人気メニュー「モヒンガー」はナマズで出汁を取ったスープに米粉の麺がマッチした一品です。

食材のナマズは現地から輸入しています。

本場の味にこだわるこの店にとって輸入食材は欠かすことができず、円安によって打撃を受けています。

◆ミャンマー料理「若桜湯」石橋征一郎代表
「ざっくりいうと30%はアップしているので、価格据え置きでまだ頑張ってはいるけど、かなりきつい状態にはなっている」

しかし、円安は食材以上に外国人従業員に影響を与えています。

タイ出身のピ・ヤーさん。

10年前まで日本で暮らし、一度、タイに帰国したあと、10月に日本人の夫とともに再び日本に来ました。

◆記者
「タイにお金を送ってますか?」
◆タイ出身ピ・ヤーさん
「うん、ちょっとだけね」
◆記者
「(円安は)どうですか?」
◆タイ出身ピ・ヤーさん
「きつい。大変、息子もいるから」

10年前の円相場は1バーツあたり2円台(2.56円)、しかし(10/31)現在は3円台(3.9円)と約1.5倍です。

◆ミャンマー料理「若桜湯」石橋征一郎代表
「うちとしては(現在の時給900~1千円から)時給をあげてあげたい、だけどまだまだ我々が価格転嫁できていない状態で、経営者としては板挟みの状態」

日本で働く外国人は現在、1700万人あまり。

この状況が続けば、貴重な外国人の日本離れにつながる恐れもあります。

◆ミャンマー料理「若桜湯」石橋征一郎代表
「今はまだ日本を選んでくれている国の子たちが、日本を選ぶメリットがないということで、別の国に行き始めるということになりかねません」

日本離れ。

それは外国人に限った話ではありません。

<日本ワーキングホリデー協会 福岡オフィス/福岡市>
◆カナダの語学学校のスタッフ
「カナダの最低賃金がいくらか。日本円に直すと1600円くらい。高級レストランだと時給が伸びたり、チップももらえるかもしれない。稼ぎが非常に高い、というのがカナダのお仕事事情」

海外で語学を学びながら働いて収入も得たいという人のための留学セミナー。

いわゆるワーキングホリデーを希望する18歳から20代の男女6人がカナダの語学学校のスタッフから現地のアルバイト事情などについて詳しく話を聞いていました。

◆参加者
「トロントとバンクーバーで迷っているんですけど…」

◆カナダの語学学校のスタッフ
「トロントは都会です。大きい街です。バンクーバーは時間の流れは若干ゆっくりです。時給ならトロントかな…」

セミナーを主催する団体によりますと、円安が急速に進んだ影響でこの数カ月、一気に問い合わせが増えているといいます。

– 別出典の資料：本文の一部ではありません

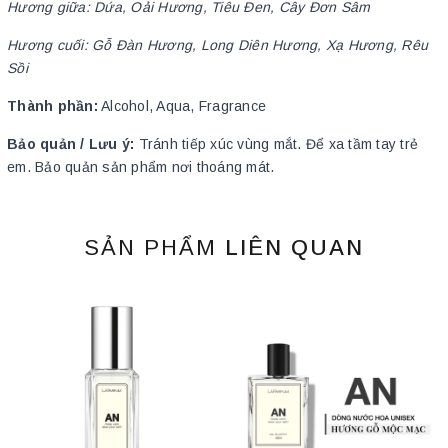
Hương giữa: Dứa, Oải Hương, Tiêu Đen, Cây Đơn Sâm
Hương cuối: Gỗ Đàn Hương, Long Diên Hương, Xạ Hương, Rêu
Sồi
Thành phần:
Alcohol, Aqua, Fragrance
Bảo quản / Lưu ý:
Tránh tiếp xúc vùng mắt. Để xa tầm tay trẻ
em. Bảo quản sản phẩm nơi thoáng mát.
SẢN PHẨM
LIÊN QUAN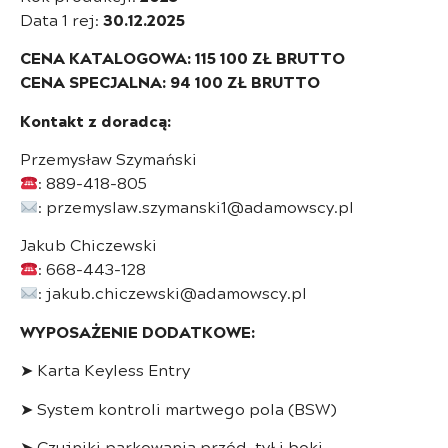
Data 1 rej:
30.12.2025
CENA KATALOGOWA: 115 100 ZŁ BRUTTO
CENA SPECJALNA: 94 100 ZŁ BRUTTO
Kontakt z doradcą:
Przemysław Szymański
: 889-418-805
: przemyslaw.szymanski1@adamowscy.pl
Jakub Chiczewski
: 668-443-128
: jakub.chiczewski@adamowscy.pl
WYPOSAŻENIE DODATKOWE:
➤ Karta Keyless Entry
➤ System kontroli martwego pola (BSW)
➤ Czujniki parkowania przód, tył i boki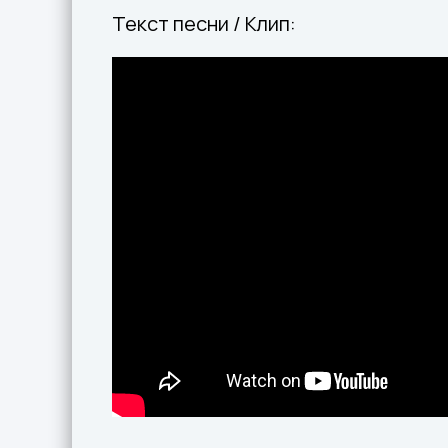
Текст песни / Клип: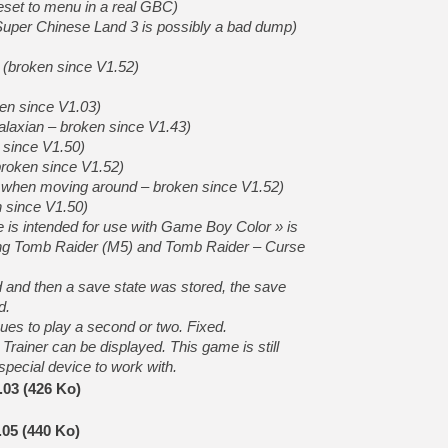
set to menu in a real GBC)
Super Chinese Land 3 is possibly a bad dump)
 (broken since V1.52)
en since V1.03)
laxian – broken since V1.43)
since V1.50)
roken since V1.52)
 when moving around – broken since V1.52)
 since V1.50)
 is intended for use with Game Boy Color » is
ing Tomb Raider (M5) and Tomb Raider – Curse
 and then a save state was stored, the save
d.
ues to play a second or two. Fixed.
Trainer can be displayed. This game is still
 special device to work with.
.03 (426 Ko)
.05 (440 Ko)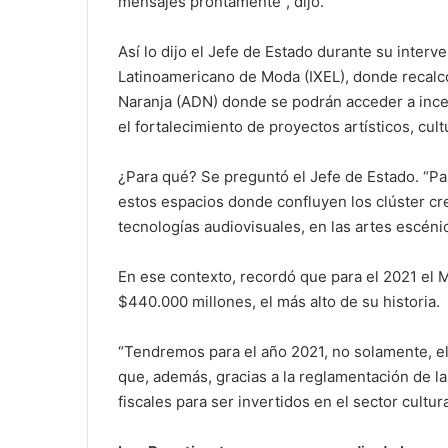
mensajes prontamente”, dijo.
Así lo dijo el Jefe de Estado durante su interv
Latinoamericano de Moda (IXEL), donde recalc
Naranja (ADN) donde se podrán acceder a incent
el fortalecimiento de proyectos artísticos, cul
¿Para qué? Se preguntó el Jefe de Estado. “P
estos espacios donde confluyen los clúster cre
tecnologías audiovisuales, en las artes escéni
En ese contexto, recordó que para el 2021 el 
$440.000 millones, el más alto de su historia.
“Tendremos para el año 2021, no solamente, el
que, además, gracias a la reglamentación de la
fiscales para ser invertidos en el sector cultur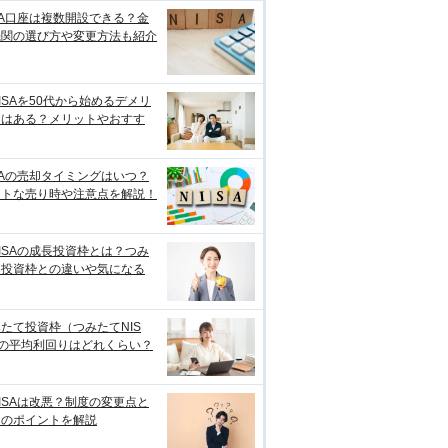
SA口座は複数開設できる？金
機関の選び方や変更方法も紹介
ISAを50代から始めるデメリ
トはある？メリットやおすす
SAの売却タイミングはいつ？
ストな売り時や注意点を解説！
ISAの成長投資枠とは？つみ
て投資枠との違いや気になる
たて投資枠（つみたてNIS
）の平均利回りはどれくらい？
ISAは改悪？制度の変更点と
用のポイントを解説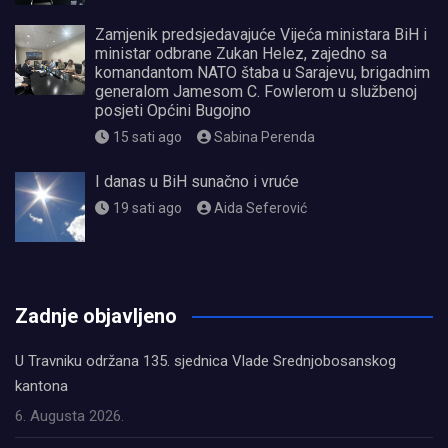
Zamjenik predsjedavajuće Vijeća ministara BiH i
ministar odbrane Zukan Helez, zajedno sa
komandantom NATO štaba u Sarajevu, brigadnim
generalom Jamesom C. Fowlerom u službenoj
posjeti Općini Bugojno
15 sati ago
Sabina Perenda
I danas u BiH sunačno i vruće
19 sati ago
Aida Seferović
олимп казино
Zadnje objavljeno
U Travniku održana 135. sjednica Vlade Srednjobosanskog
kantona
6. Augusta 2026.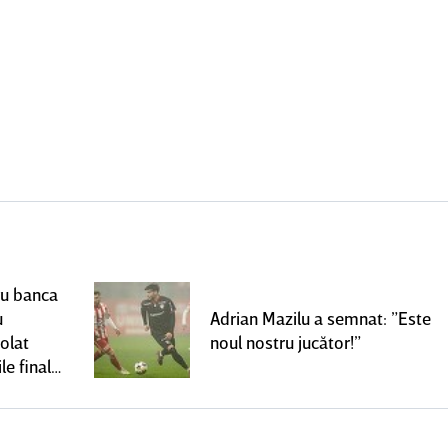
ru banca
u
Adrian Mazilu a semnat: ”Este
olat
noul nostru jucător!”
le finale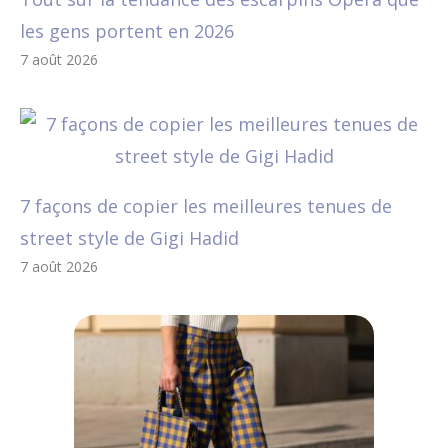
les gens portent en 2026
7 août 2026
7 façons de copier les meilleures tenues de
street style de Gigi Hadid
7 août 2026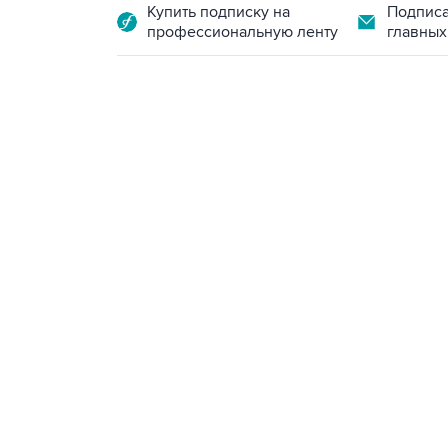
Купить подписку на
Подписа
профессиональную ленту
главных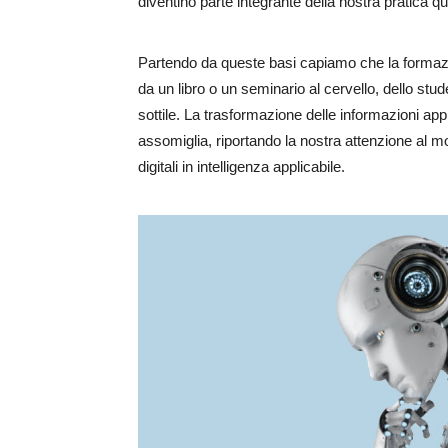
diventino parte integrante della nostra pratica qu
Partendo da queste basi capiamo che la formazio
da un libro o un seminario al cervello, dello stud
sottile. La trasformazione delle informazioni a
assomiglia, riportando la nostra attenzione al mo
digitali in intelligenza applicabile.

◆日本ワーキングホリデー協会福岡エリアマネージャー藤田逸郎さん
「前は“英語を学びたい”“文化を知りたい”という人が多かったんですけど、最近本当に『稼げるんですよね?』という理由で来られる方が圧倒的に増えている」

こちらの女性は今年、福岡の会社に就職し営業系の仕事に就いたばかりです。

◆セミナー参加した女性(24)
「コロナの関係で(大学卒業後に)留学できなくてそのまま就職したが、円安の影響で日本にいるより海外に行って稼げるのならこのタイミングかなと思ってセミナに参加しました。チップの話とか最低賃金の話とか日本と全然水準が違うので、夢があるなとすごく思いました」

実際に海外でのアルバイトはどれくらい稼ぐことができるのか。

海外にいる留学生はー

◆オーストラリアに留学中 大野いつきさん(23)
「オーストラリアの時給の最低賃金が21ドル(約2100円)。今カフェで働いていますが、25ドル(約2500円)頂いています。多くて日本円にすると月40万円くらいもらえます。そもそも物価が高いんですが、年間で200万円くらいは貯まります」

大野さんは将来、外国の企業に就職したいと考えています。

◆オーストラリアに留学中 大野いつきさん(23)
「賃金の面でもそうですし、ワークライフバランスが日本に比べると(とりやすい)。働くときは働いて家族や友達との時間を自由にとれるので、そういった面でも海外で働きたい。オーストラリアは日本と比べるとすごくチャンスがある、夢がある国だと思う」

若者の日本離れ。

円安も重なり、今後さらにその流れは加速するとみられています。

◆日本ワーキングホリデー協会 福岡エリアマネージャー 藤田逸郎さん
「チャンスを海外に求めていく方は来年以降もっと増えていくのではないか」
◆ディレクター
「日本の若者が海外に出稼ぎに行く時代になっている?」
◆藤田さん
「そうですね。なっているし、もっとなってくると思います」

日本の若者が海外に出稼ぎへー。

想像もしなかった時代が現実のものになりつつあるようです。